Supplied information:
• • • •

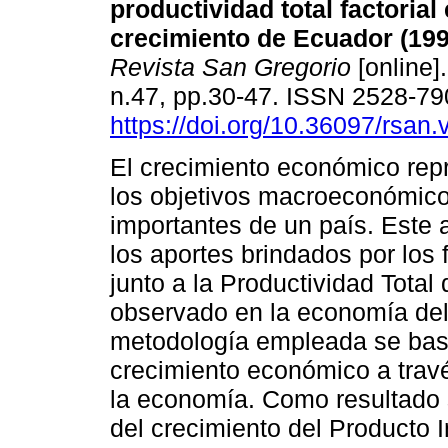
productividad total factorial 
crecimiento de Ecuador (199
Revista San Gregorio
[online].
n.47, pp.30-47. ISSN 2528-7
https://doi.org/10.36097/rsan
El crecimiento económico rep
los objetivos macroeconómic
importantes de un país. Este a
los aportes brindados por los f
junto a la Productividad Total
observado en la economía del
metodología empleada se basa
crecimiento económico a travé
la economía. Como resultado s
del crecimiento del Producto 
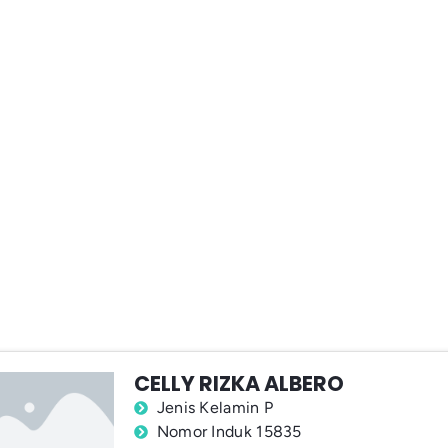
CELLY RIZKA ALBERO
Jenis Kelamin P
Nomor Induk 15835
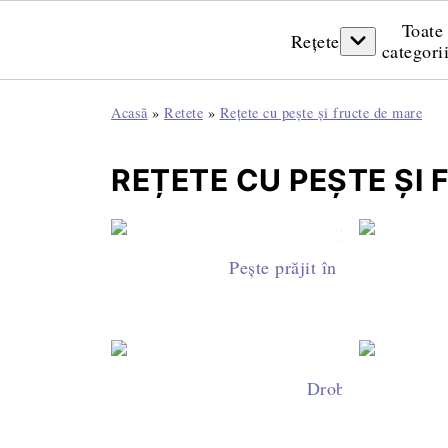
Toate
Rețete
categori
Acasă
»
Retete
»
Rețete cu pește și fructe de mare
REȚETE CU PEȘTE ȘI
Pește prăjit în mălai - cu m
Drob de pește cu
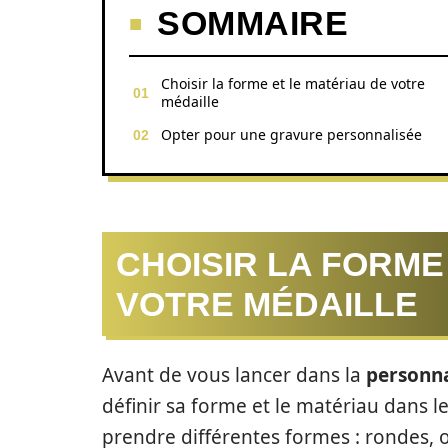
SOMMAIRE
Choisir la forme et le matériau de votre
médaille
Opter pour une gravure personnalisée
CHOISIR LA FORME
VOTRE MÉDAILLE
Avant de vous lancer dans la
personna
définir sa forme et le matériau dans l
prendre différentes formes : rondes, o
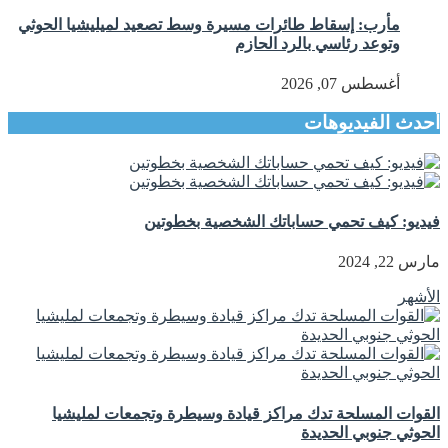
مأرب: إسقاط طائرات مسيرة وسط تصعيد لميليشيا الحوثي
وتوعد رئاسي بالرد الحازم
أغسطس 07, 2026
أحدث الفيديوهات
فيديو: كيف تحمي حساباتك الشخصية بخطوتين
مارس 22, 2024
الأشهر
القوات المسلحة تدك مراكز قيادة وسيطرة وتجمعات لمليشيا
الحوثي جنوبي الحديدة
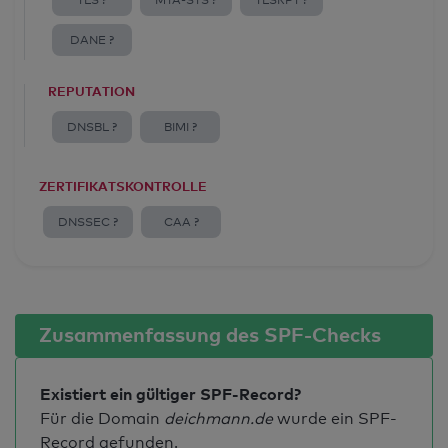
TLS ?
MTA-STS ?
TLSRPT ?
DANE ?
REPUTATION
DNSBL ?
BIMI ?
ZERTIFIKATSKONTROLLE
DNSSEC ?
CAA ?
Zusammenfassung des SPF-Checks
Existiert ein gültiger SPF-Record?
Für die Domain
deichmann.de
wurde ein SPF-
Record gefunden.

• • • •

Exercise instructions: From the line holding "Für die Domain" to the last line of the data above, copy every line exactly and include nothing more.

Reply to the task:
Für die Domain
deichmann.de
wurde ein SPF-
Record gefunden.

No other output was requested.